11-03-2015

La loi « Fin de vie » clive les partis

Dans le débat sur la fin de vie qui a commencé à l’Assemblée nationale le 10 mars 2015, les députés PS ont publiquement exprimé des positions opposées : les uns ont signé un amendement pour introduire l’euthanasie et le suicide assisté en France, les autres ont signé une tribune pour soutenir la proposition de loi Claeys-Leonetti.

Les 121 députés du premier groupe ont co-signé, début mars, un amendement de Jean-Louis Touraine qui légaliserait une « assistance médicalisée active à mourir ». Le texte, beaucoup plus court que les autres propositions de loi déposées sur ce sujet ces dernières années, prévoit une procédure ultra simple et rapide : demande du patient confirmée au bout de 2 jours, avis de 3 médecins, réalisation de l’acte dans un délai maximal de 4 jours, aucune procédure sérieuse de contrôle sinon une mention dans le dossier médical.

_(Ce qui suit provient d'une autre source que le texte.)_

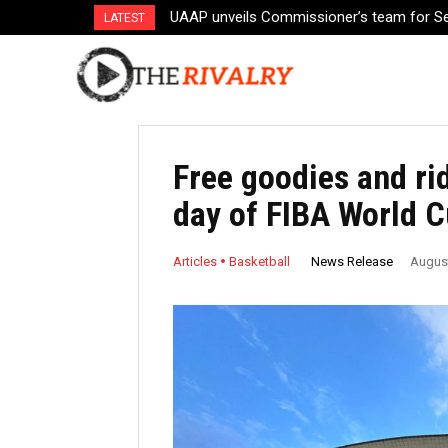
UAAP unveils Commissioner’s team for S
Toyota players to gather for Fernandez
LATEST
Free goodies and ri
day of FIBA World 
News Release
Articles
Basketball
August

Les 125 autres députés du second groupe ont signé une tribune parue dans Le Monde du 9 mars, pour défendre la proposition de loi actuellement débattue, qui a reçu en décembre dernier le soutien du président de la République. Ces élus considèrent que « le cheminement intellectuel pratiqué par deux députés venus d’horizons politiques différents, a produit un texte qui dépasse les clivages habituels et constitue le socle majoritaire de notre pays. » Mais ils affirment aussi que « ce texte n’a pas vocation à épuiser le débat sur la fin de vie » et qu’il «  se poursuivra au gré des évolutions de notre société ».

Le vote sur l’amendement créant une « assistance médicalisée active à mourir » sera un moment de vérité pour le groupe socialiste à l’Assemblée, mais aussi dans les autres groupes politiques de la majorité qui devraient connaître des divisions similaires. Au sein de l’opposition, c’est la notion même de « sédation profonde et continue jusqu’au décès » qui va sans doute se révéler la principale source de clivage, puisque tout dépend du sens donné à cette expression : soit simple renforcement des pratiques actuelles, donc technique acceptable pour certains ; soit dérive réelle vers des euthanasies déguisées, donc risque inacceptable pour d’autres.

Au cours de la séance des questions au gouvernement qui a précédé le début du débat sur la proposition de loi, le premier Ministre a fait preuve de prudence et de recherche du consensus, en affirmant « Parce qu’il doit nous rassembler, c’est un sujet sur lequel nous devons sans cesse rechercher la convergence la plus large possible. » Mais il a également ajouté : « C’est sans aucun doute une étape », laissant entendre qu’il était favorable à aller plus loin dans un avenir proche. Il faut rappeler que la détermination de Manuel Valls sur cette question était manifeste dès 2009, lorsqu’il était rapporteur d’une proposition de loi du Parti Socialiste visant à légaliser l’euthanasie.